Thanks again for all of your thoughts and advice!
Cheers,
SEH

KFrank · September 20, 2020, 7:25pm

Hi Sam!

Just one quick comment: On the contrary, I think understanding a
multi-label, multi-class classifier as a set of parallel binary classifiers
is exactly the right way to think about it. The “parallel” classifiers
have an efficiency advantage in training and inference, because
you pass any given sample through one network instead of many,
and much of the work is shared. They can also have an accuracy
advantage, because training on all of the classes at the same time
can help your classifier learn more “insightful” features that end up
working better for all classes. (One could certainly imagine, however,
a ten-class dataset, where the first nine classes cause training on
all ten classes to hurt the performance for the tenth class.)

Best.

K. Frank

Deeply · September 21, 2020, 6:56pm

I would like to add my two cents, although I didn’t read all the discussion. If the labels of ‘None’ are known a prior; then you can predict ‘None’ as a form of Anomaly Detection based on the other classes.

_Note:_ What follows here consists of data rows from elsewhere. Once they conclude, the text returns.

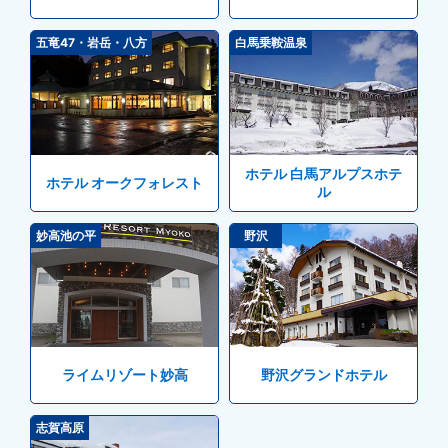
五竜47・岩岳・八方
白馬乗鞍温泉
ホテル 白馬アルプスホテ
ホテル オークフォレスト
ル
妙高池の平
野沢
ライムリゾート妙高
野沢グランドホテル
志賀高原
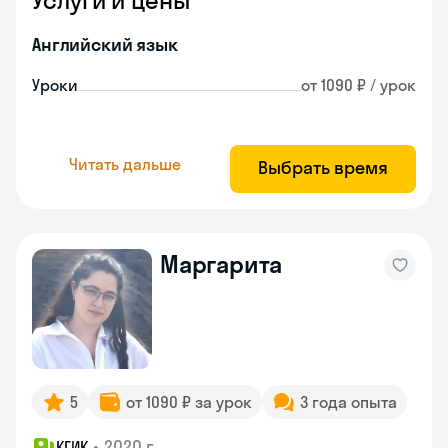
Услуги и цены
Английский язык
Уроки
от 1090 ₽ / урок
Читать дальше
Выбрать время
Маргарита
5
от 1090 ₽ за урок
3 года опыта
•
2020 г.
КГИК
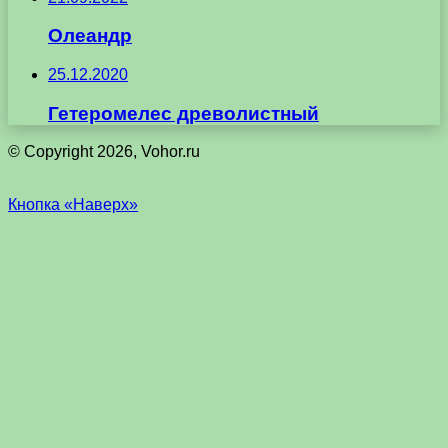
Олеандр
25.12.2020
Гетеромелес древолистный
© Copyright 2026, Vohor.ru
Кнопка «Наверх»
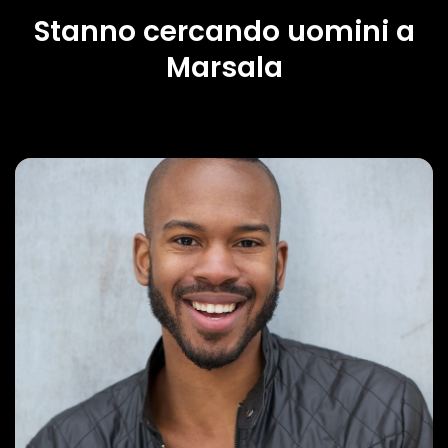
Stanno cercando uomini a
Marsala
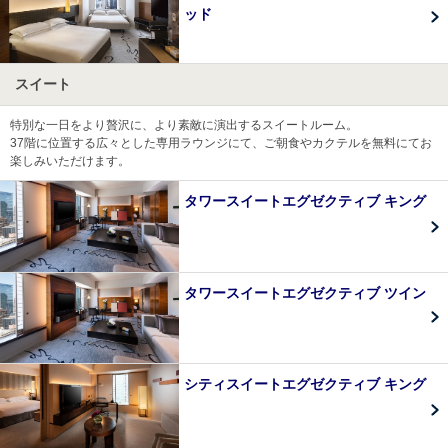
ッド
スイート
特別な一日をより贅沢に、より素敵に演出するスイートルーム。
37階に位置する広々とした専用ラウンジにて、ご朝食やカクテルを無料にてお
楽しみいただけます。
タワースイートエグゼクティブ キング
タワースイートエグゼクティブ ツイン
シティスイートエグゼクティブ キング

Otherwise, I think it’s a good option to add a/the ‘None’ label if they are available at training time. By not doing so, what you are trying is the following:
Designed labels
[1, 0, 0, 0]; [0, 1, 0, 0]; [0, 0, 1, 0]; [0, 0, 0, 1]

Then, the prediction of None is made via the Ad-hoc label [0, 0, 0, 0]. IMHO, having five classes (after including None); the model should output five logits. This is what the machine literature has found to work best.

Finally, it is a good idea to pay a special attention at the data balance; as it is expect that samples with ‘None’ (presumably healthy subjects) to dominate such datasets.

shartzog · September 21, 2020, 8:19pm

I’ll have to do some research about Anomaly Detection and how it works. Sounds like it could be useful for a lot of things! Thanks for the tip, @Deeply!